Baby wish linked to PA's death plunge

Courier Mail, Australia/August 20, 2009

Rebekah Lawrence's "biological clock" was ticking when she took a self-development course, shortly before stripping naked and throwing herself out a window.

Her "ticking biological clock'' was a significant enough issue in her life to have led to a "mood disorder'' when she took part in the intensive self-development course, The Turning Point, an inquest has heard.

In closing submissions to a coronial inquest into the death of Ms Lawrence, lawyers for the directors of People Knowhow, the company resonsible for The Turning Point, said the 34-year-old personal assistant had a was already a troubled young woman before she signed up to do the course.

Counsel for director Richard Arthur, Kim Burke, told Glebe Coroner's Court Ms Lawrence was torn between her wish to have a child and her love for her husband who did not.

"It was a central and potent issue in her life right up until the last day of the course,'' Ms Burke said.

After completing the course on December, 18, 2005, Ms Lawrence's husband, David Booth, and her colleagues noticed a change in her behaviour.

Two days later, the normally reserved and modest young woman stripped naked, abused her colleagues and leapt to her death from a window of her city office in a "psychotic'' state.

Counsel assisting the Coroner, Robert Bromwich, told the inquest Ms Lawrence's psychosis was triggered by a regression into childhood she underwent in the course.

However, Ms Burke argued Ms Lawrence was already vulnerable and fragile of mind before she enrolled, due to her "dilemma.''

She said Ms Lawrence's sessions with a counselor 10 months before she died, in which she revealed feelings of hopelessness, despair and fears of lonliness, showed she kept some of her innermost thoughts and feelings hidden from her husband and family.

"In a nutshell, Rebekah was vulnerable, albeit it was a vulnerability not recognised by those who knew her or assessed her for this course,'' Ms Burke said.

She also said her husband's gift of a pet cocker spaniel did not fix the problem and showed he was ``insensitive to the issue of having a child for a woman in her 30's with a loud biological ticking clock.''

Ms Burke said even forensic psychiatrist Dr Michael Diamond, who was highly critical of the course and described it as "dangerous'' agreed that the issue of having a child "was significant enough to make Rebekah develop a mood disorder during the course.

"He did say the issue was significant enough to be a stressor.''

"There is a reasonable basis Your Honour can be satisfied it was a considerable enough issue to be a contributing factor to the development of her psychosis.''

Mr Bromwich said there was evidence in an email Ms Lawrence sent to her sister, Kate, to show she had come to a temporary agreement with Mr Booth just weeks before enrolling in the course that they would travel for a couple of years and then re-visit the issue of children.

"That tells us that what Rebekah was seeking from the course was not simply a question of being able to have a child but broader issues of wanting to make herself happy with her life,'' he said.

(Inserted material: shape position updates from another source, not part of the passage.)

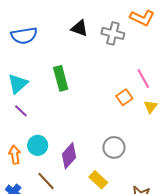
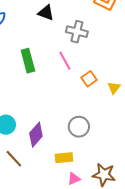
gray cross: (113, 33) -> (77, 32), moved
pink line: (143, 78) -> (65, 61), moved
yellow rectangle: (98, 180) -> (64, 158), turned -48

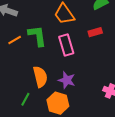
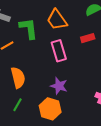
green L-shape: (37, 36) -> (29, 28), moved
orange semicircle: (40, 77) -> (18, 78), moved

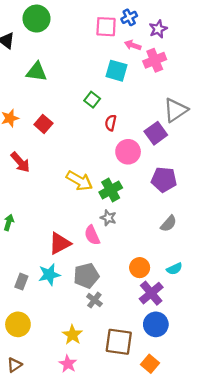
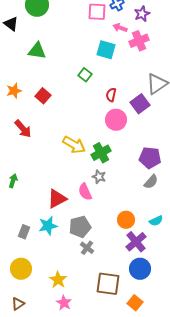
red semicircle: (111, 123) -> (111, 95), moved
purple pentagon: (164, 180) -> (150, 158), moved
yellow star: (72, 335) -> (58, 280), moved

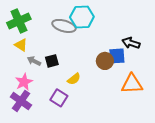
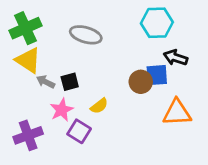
cyan hexagon: (82, 17) -> (157, 23), moved
yellow triangle: (21, 45) -> (28, 60), size x1.5
pink star: (24, 82) -> (62, 110), moved
purple cross: (21, 101) -> (28, 135), turned 35

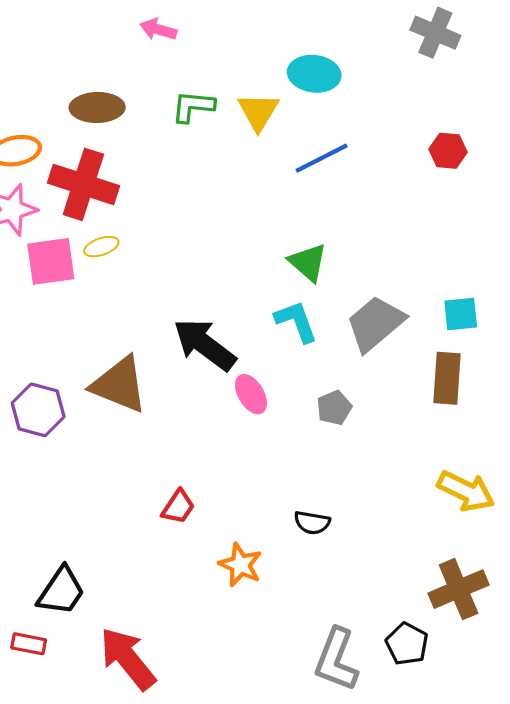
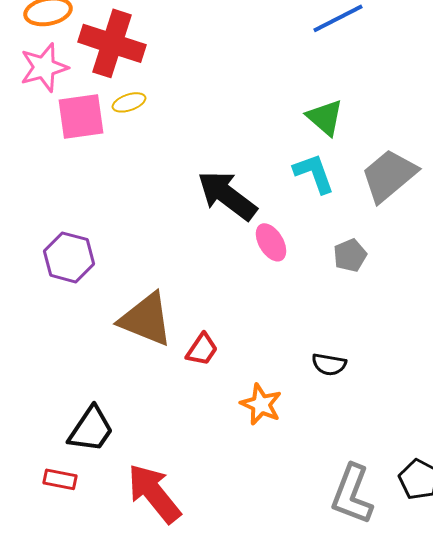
brown triangle: (119, 385) -> (146, 319), moved

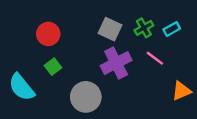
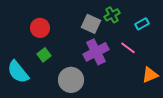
green cross: (144, 28) -> (112, 15), moved

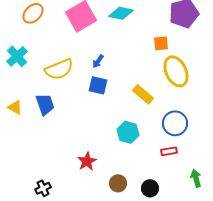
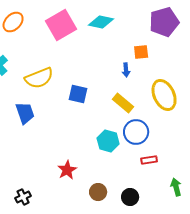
blue arrow: (98, 61) -> (126, 70), moved, turned -40
yellow ellipse: (176, 71) -> (164, 95), moved
blue circle: (175, 123) -> (136, 132), moved

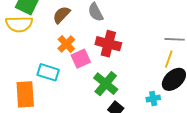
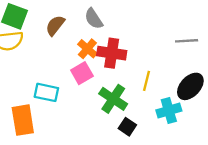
orange cross: (66, 44) -> (87, 49), moved
yellow line: (169, 59) -> (147, 81), moved
cyan cross: (153, 99) -> (169, 111), size x1.5

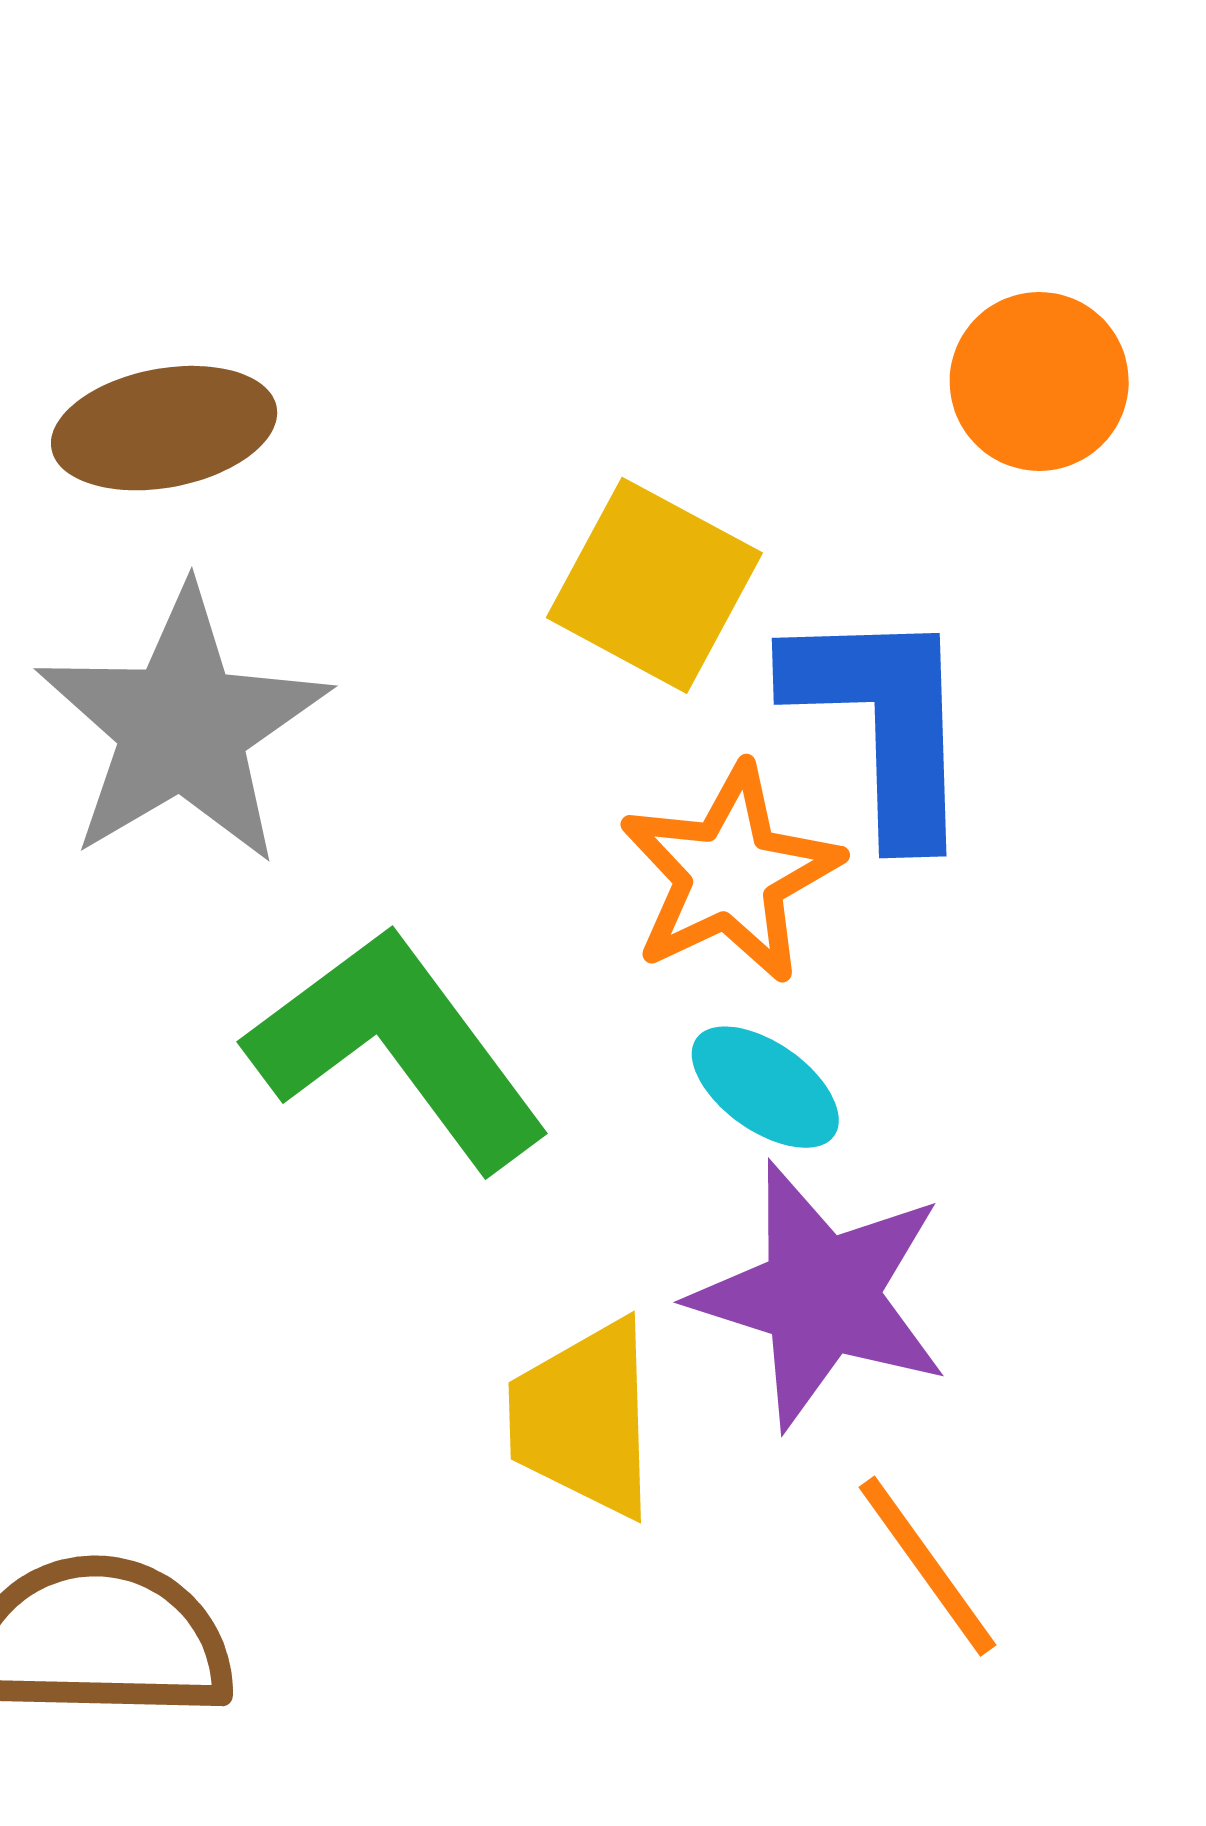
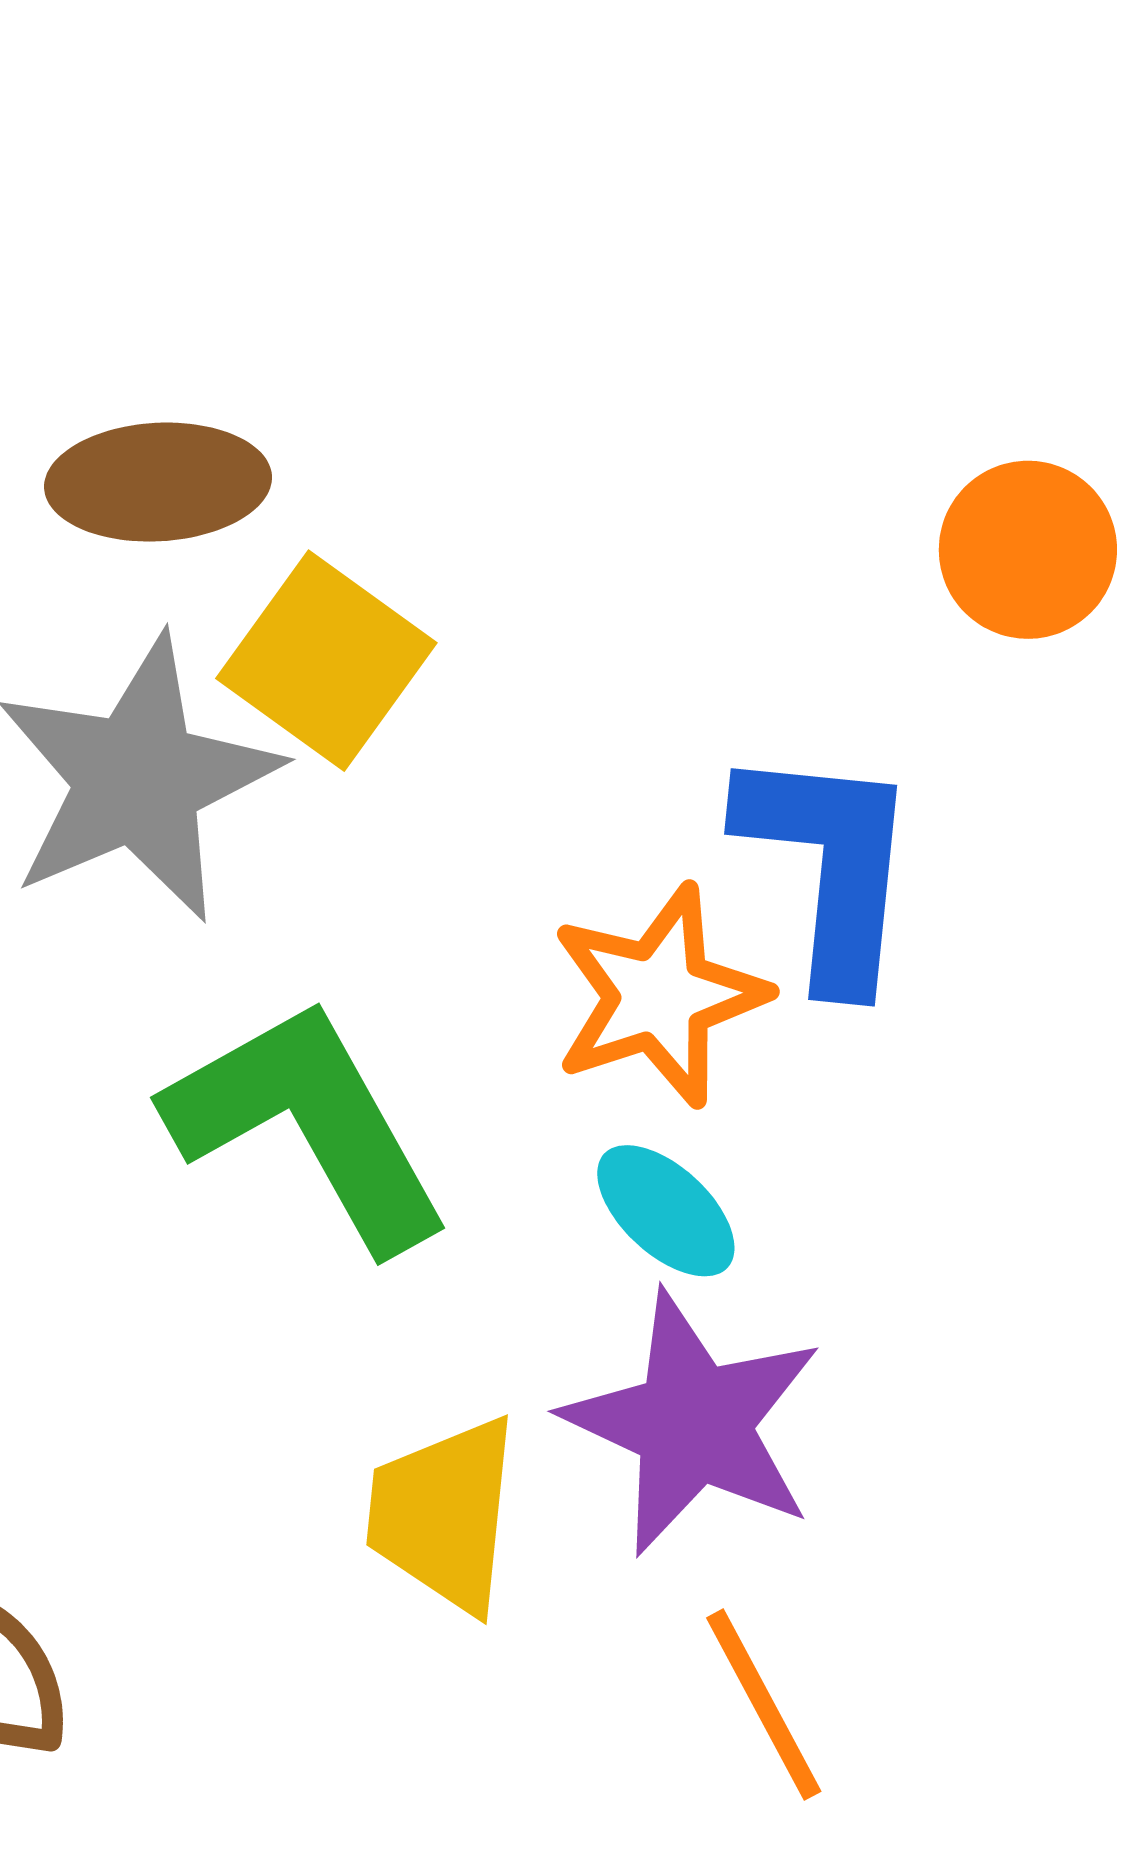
yellow square: (654, 585) -> (326, 661), moved

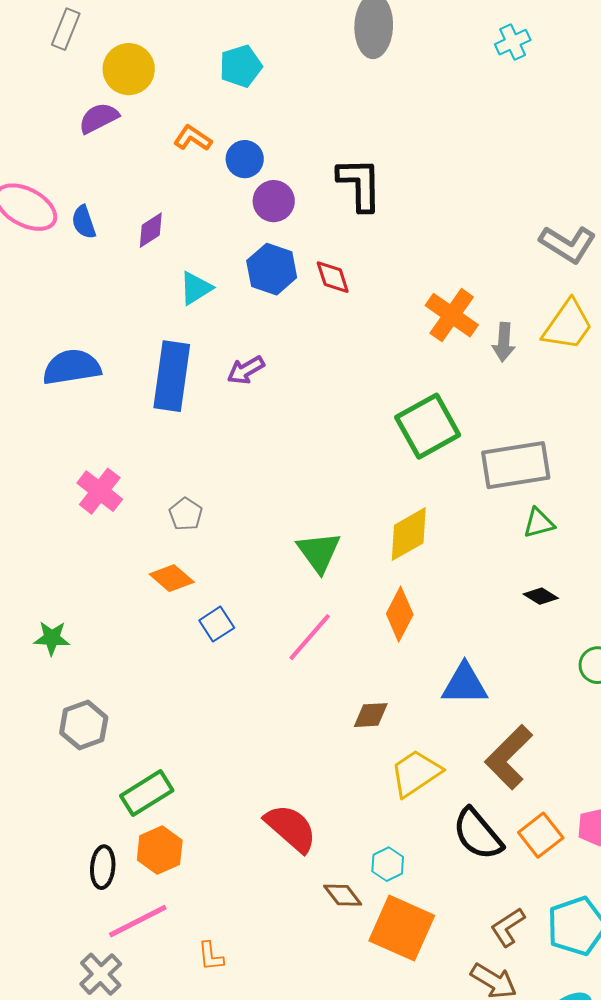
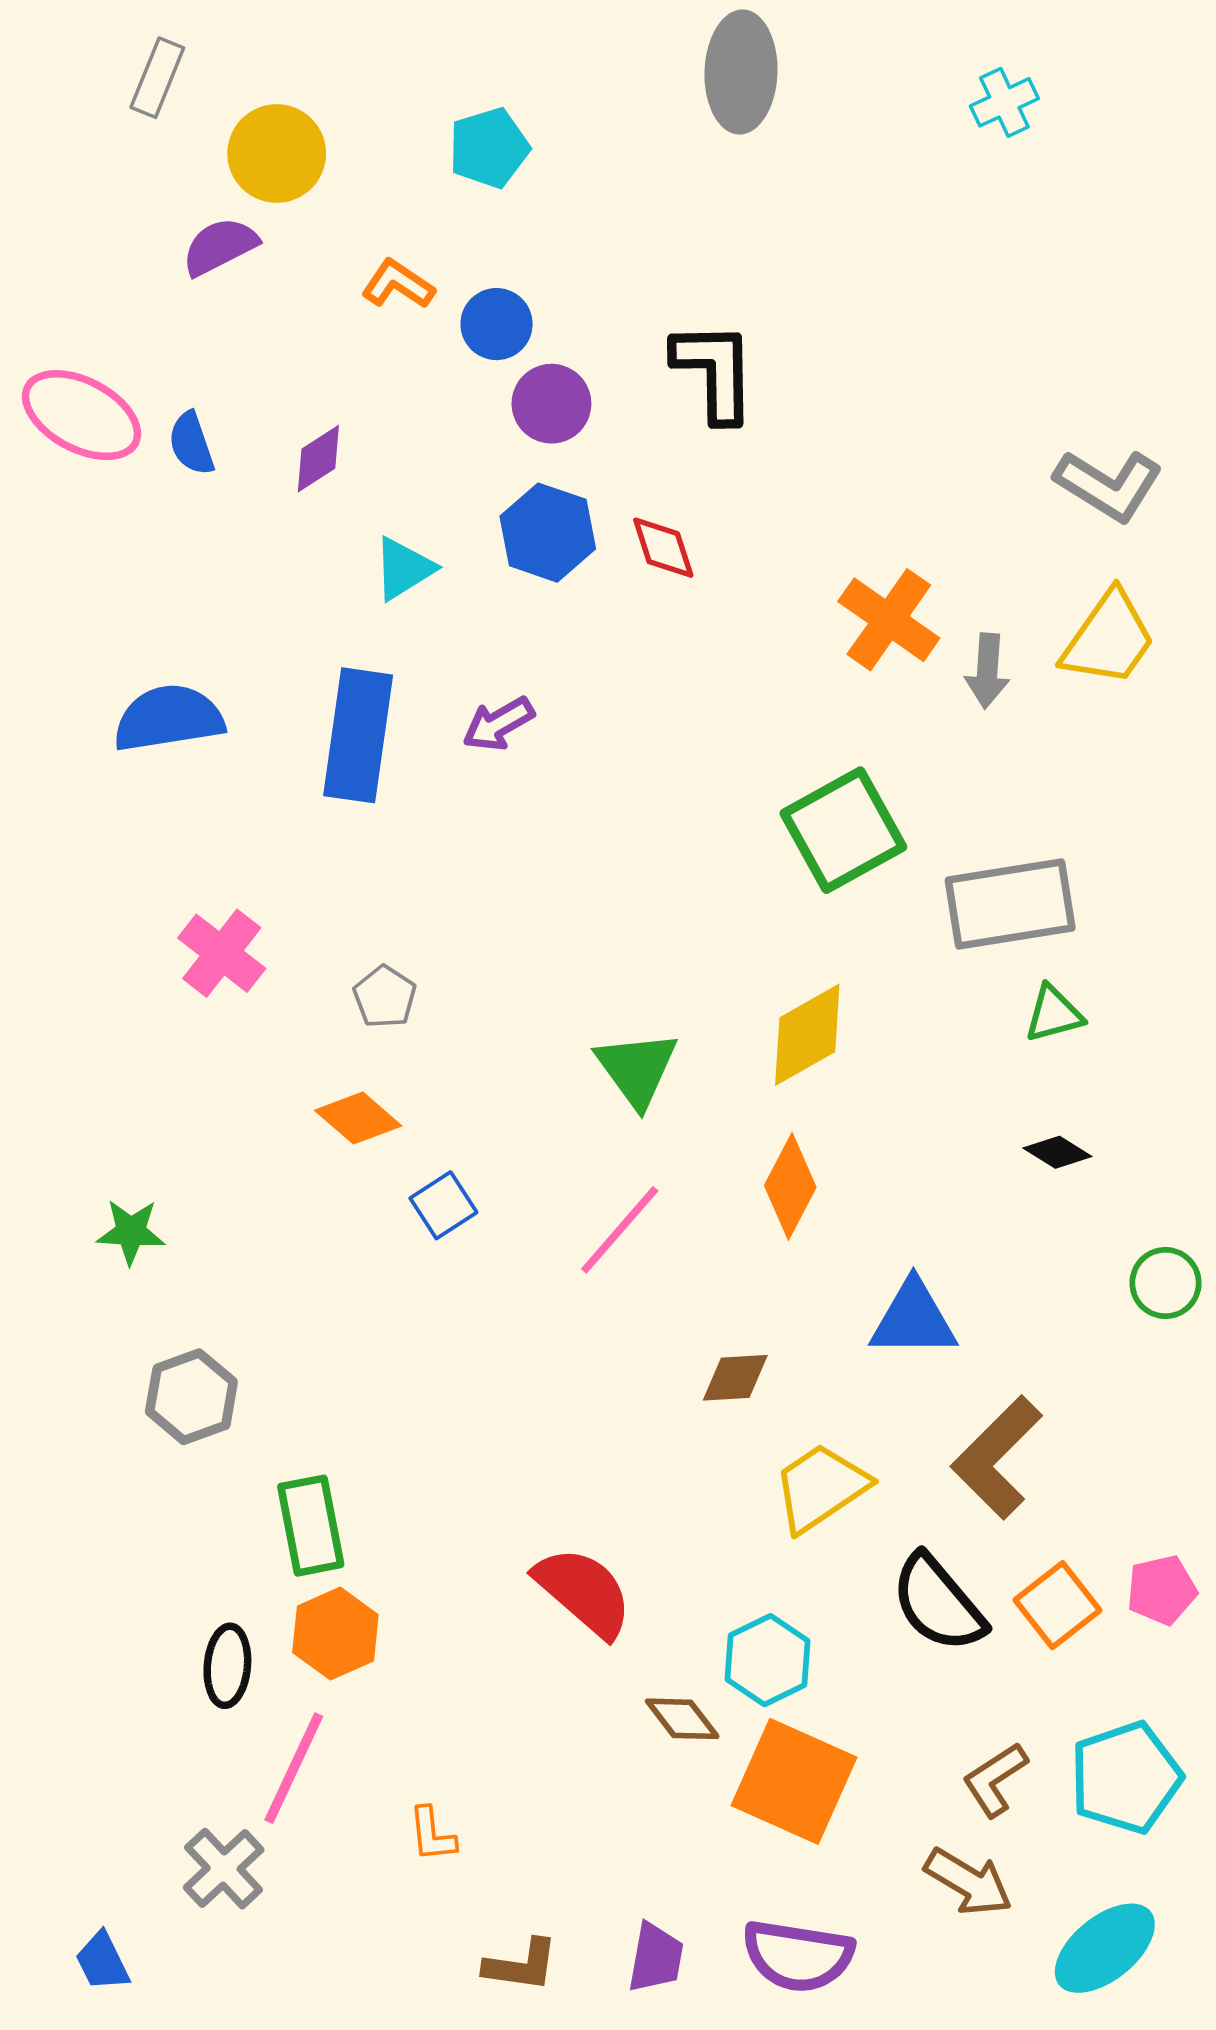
green rectangle: (147, 793) -> (311, 1526), turned -69
cyan hexagon: (388, 864) -> (768, 1660), size x1.4
pink line: (138, 921) -> (294, 1768), turned -38

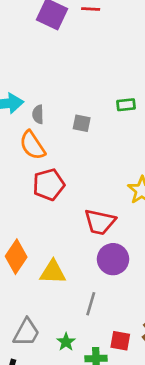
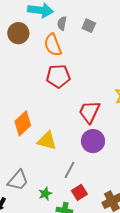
gray square: (82, 123) -> (89, 26), moved
red trapezoid: (100, 222) -> (89, 112), turned 90
red square: (120, 341) -> (79, 192), moved, turned 35

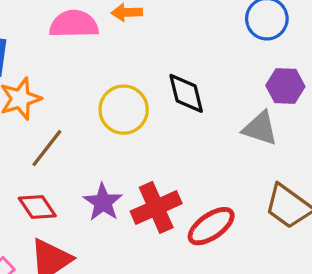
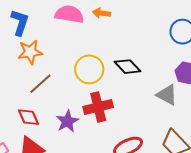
black diamond: (186, 93) -> (127, 67), turned -40
red cross: (156, 207) -> (98, 107), moved

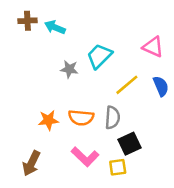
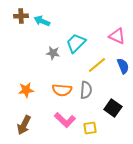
orange star: (48, 120) -> (26, 90), moved
black square: (129, 144) -> (113, 108), moved, turned -30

He said her enrolment forms indicated she wanted to build her confidence and be a happier person.

"Instead, she got intensive psychotherapy and regression therapy and that was what propelled her into psychosisand nothing else.''

Outside court, Mr Arthur's co-director Geoff Kabealo said he would welcome any recommendations made by Deputy State Coroner Malcolm MacPherson.

He said he was saddened by the death of Ms Lawrence and that his company had already begun implementing changes, however he did not specify what they were.

Deputy State Coroner Malcolm MacPherson will deliver his findings at a later date.